尤其是在黄图向云青山进谗言说自己打算两个都娶之后。
来的两人自然是云青山和张云漾。
不似天庠那般管理严格,诸皇学府反而更希望学生们广交好友,如此对自己的国家也有好处。而二人背景非凡,自然是这些皇室成员希望结交的对象,也就轻易地进来了。
“我在那边露完脸第一时间就回来了,你还是这么一副不情不愿的样子。”张云漾轻哼一声,递给许开一个盒子,“给,这是给你准备的礼物。”
许开接过盒子,眼神复杂:“这……我没来得及给你准备回礼啊。”
“回礼的事情慢慢来就好。”张云漾大度地说道,随后转向云青山,“你的礼物呢?”
云青山的食指抵住自己的嘴唇,露出一副沉思的模样:“嗯……我认为华清池应该算不错的礼物吧。”
“……”
张云漾咬牙切齿,拉着许开走向一个方向。
“喂,等一会,你要带我去哪里?”
“你在那里装神弄鬼算个什么事?这边是给来这场文会的非诸皇学府成员的宾客准备的席位,就算你不打算坐在哪国的席位上,也应该坐到这里来。”
“哦哦哦。”完全没有想到这里居然还有宾客的席位,许开有些尴尬地挠了挠头,“话说你怎么对这里这么熟悉啊?”
“这些场合的知识,家里还是教了我的。”
“说的好像我没家教似的。”
张云漾的脚步一顿,随后,她转过身来,低下了头,语气变得有些悲伤:“……对不起,许开。是我失言了。”
许开更摸不着头脑了,他不明白张云漾为何忽然道歉,只好说道:“没什么啊?只是个小玩笑而已。云漾你没必要这么在意的。”
不知何时走到许开身边的云青山轻轻地拍了拍他的肩膀:“许开,没必要去习惯悲伤与痛苦。你这样对这些一副习惯的样子,只会让关心你的人更加痛苦,所以老实接受她的道歉吧。”

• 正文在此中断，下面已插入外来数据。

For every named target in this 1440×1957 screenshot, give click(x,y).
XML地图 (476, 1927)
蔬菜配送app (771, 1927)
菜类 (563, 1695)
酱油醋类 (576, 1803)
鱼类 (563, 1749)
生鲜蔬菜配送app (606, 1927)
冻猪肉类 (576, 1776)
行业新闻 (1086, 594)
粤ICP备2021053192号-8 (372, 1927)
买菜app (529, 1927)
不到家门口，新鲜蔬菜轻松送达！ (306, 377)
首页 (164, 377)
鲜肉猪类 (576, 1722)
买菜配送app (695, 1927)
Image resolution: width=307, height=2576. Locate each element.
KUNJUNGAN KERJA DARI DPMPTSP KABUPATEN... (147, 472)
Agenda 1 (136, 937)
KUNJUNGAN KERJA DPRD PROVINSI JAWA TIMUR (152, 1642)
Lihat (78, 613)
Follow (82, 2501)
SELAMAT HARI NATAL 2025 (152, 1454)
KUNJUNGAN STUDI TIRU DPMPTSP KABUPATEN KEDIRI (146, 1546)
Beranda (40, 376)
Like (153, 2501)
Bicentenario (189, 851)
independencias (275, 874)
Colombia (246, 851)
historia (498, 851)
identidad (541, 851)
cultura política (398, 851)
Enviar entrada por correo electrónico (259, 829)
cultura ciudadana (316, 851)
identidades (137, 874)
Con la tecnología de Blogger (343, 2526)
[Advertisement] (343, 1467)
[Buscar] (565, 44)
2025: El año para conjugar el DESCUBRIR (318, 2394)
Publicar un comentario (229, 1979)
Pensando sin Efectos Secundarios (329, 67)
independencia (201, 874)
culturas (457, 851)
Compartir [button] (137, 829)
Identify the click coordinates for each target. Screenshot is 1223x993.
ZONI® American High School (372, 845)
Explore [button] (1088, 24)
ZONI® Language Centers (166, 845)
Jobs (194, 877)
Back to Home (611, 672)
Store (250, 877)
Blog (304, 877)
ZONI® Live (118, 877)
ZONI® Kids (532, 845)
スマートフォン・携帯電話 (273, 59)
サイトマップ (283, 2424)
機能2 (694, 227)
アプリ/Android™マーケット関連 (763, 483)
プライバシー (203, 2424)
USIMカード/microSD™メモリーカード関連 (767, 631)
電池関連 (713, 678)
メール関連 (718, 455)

“……哦哦,好吧,我原谅你了。”许开挠了挠头,还是没有完全理解云青山的话。
张云漾抬头,拉着许开继续向着宾客的席位走去。她看了一眼云青山:“想不到你还是能说些好话的嘛。”
“涉及到许开,我一向都是这么宽宏大量的哦。”
三人落座。许开居中,云青山和张云漾一左一右地坐在他的身旁,为他倒酒揉肩,引起在场男性十分艳羡。身旁两位美人服侍,且两位都背景不凡,甚至比他们在场大多数人都要深厚,地位堪称崇高,却依然愿意如此服侍许开,实在是羡慕得紧。
“我要是东亭侯,此刻肯定美惨了。”有皇子低声说道。
“那可未必。”他的皇兄也压低了声音,生怕被一旁的姐姐听见,“这两位来头都相当大,要是把你夹在中间,你未必敢动丝毫。”
“是极是极,你看东亭侯一副云淡风轻的样子,换我心都要跳出来了。”
许开没有张开灵识,自然听不到这些窃窃私语声。而就在这样的氛围之下,文会开幕了。
飞花令。
第一场是飞花令。
与许开在电视节目上见过的那种削弱版不同,这种真正的文人汇聚的文会的飞花令要求可是很严格的。选取一个字,对令人所对出的诗句要和行令人吟出的诗句格律一致,而且规定好的字出现的位置同样有着严格的要求。这些诗可背诵前人诗句,也可临场现作。总之,可比那个只需要所念诵的诗句含有规定的字即可可要高多了。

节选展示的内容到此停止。